Use the Associative Property to demonstrate that Expression 1 is equivalent to Expression 2.
Expression 1: 22r−13
Expression 2: 19r+(3r−2)−11
Expression 1: 22r−13
Expression 2: 19r+(3r−2)−11
To use the associative property, we need to group the terms in Expression 2 differently. Let's regroup the terms inside the parentheses:
Expression 2: 19r+3r−2−11
Now, we can use the associative property to rearrange the terms:
Expression 2: (19r+3r)−2−11
Simplifying the terms inside the parentheses:
Expression 2: 22r−2−11
Combining like terms:
Expression 2: 22r−13
As we can see, both Expression 1 and Expression 2 simplify to 22r−13, demonstrating that they are equivalent.
To use the Associative Property to demonstrate that Expression 1 is equivalent to Expression 2, we need to rearrange the terms in Expression 2 so that we can group like terms together.
Expression 2: 19r + (3r − 2) − 11
First, we'll work within the parentheses by distributing the 3r to the terms inside:
Expression 2: 19r + 3r − 2 − 11
Next, we'll combine like terms. The like terms are the ones with the same variable, which in this case is 'r':
22r − 2 − 11
To simplify further, we'll combine the -2 and -11:
22r − 13
Now, we can see that Expression 2 simplifies to 22r − 13, which is exactly the same as Expression 1. This demonstrates that using the Associative Property, Expression 1 is indeed equivalent to Expression 2.
To demonstrate that Expression 1 is equivalent to Expression 2 using the Associative Property, we need to show that the grouping of terms in Expression 2 doesn't affect the final result when simplified.

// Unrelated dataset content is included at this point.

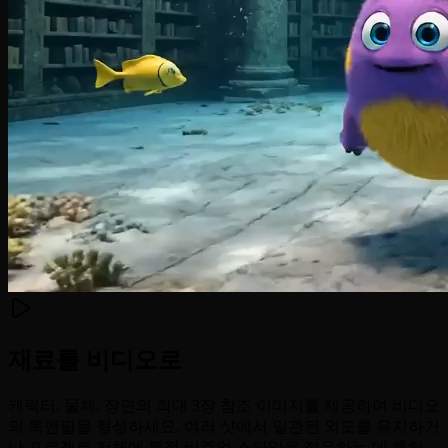
재료를 비디오로
캐릭터, 물체, 장면의 최대 3장 참조 이미지를 제공하여 비디오
의 룩앤필을 형성하세요. 여러 샷에서 일관된 외모를 유지하거
나 프로젝트 전체에 특정 비주얼 스타일을 적용하는 데 특히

Let's simplify Expression 2 step-by-step:
Expression 2: 19r + (3r - 2) - 11
First, simplify the expression inside the parentheses:
3r - 2.
Expression 2 becomes:
19r + 3r - 2 - 11
Next, combine like terms:
(19r + 3r) - 2 - 11
Simplify:
22r - 2 - 11
Combine like terms:
22r - 13
After simplifying Expression 2, we get the same result as Expression 1, which is 22r - 13. This demonstrates that Expression 1 is equivalent to Expression 2 using the Associative Property.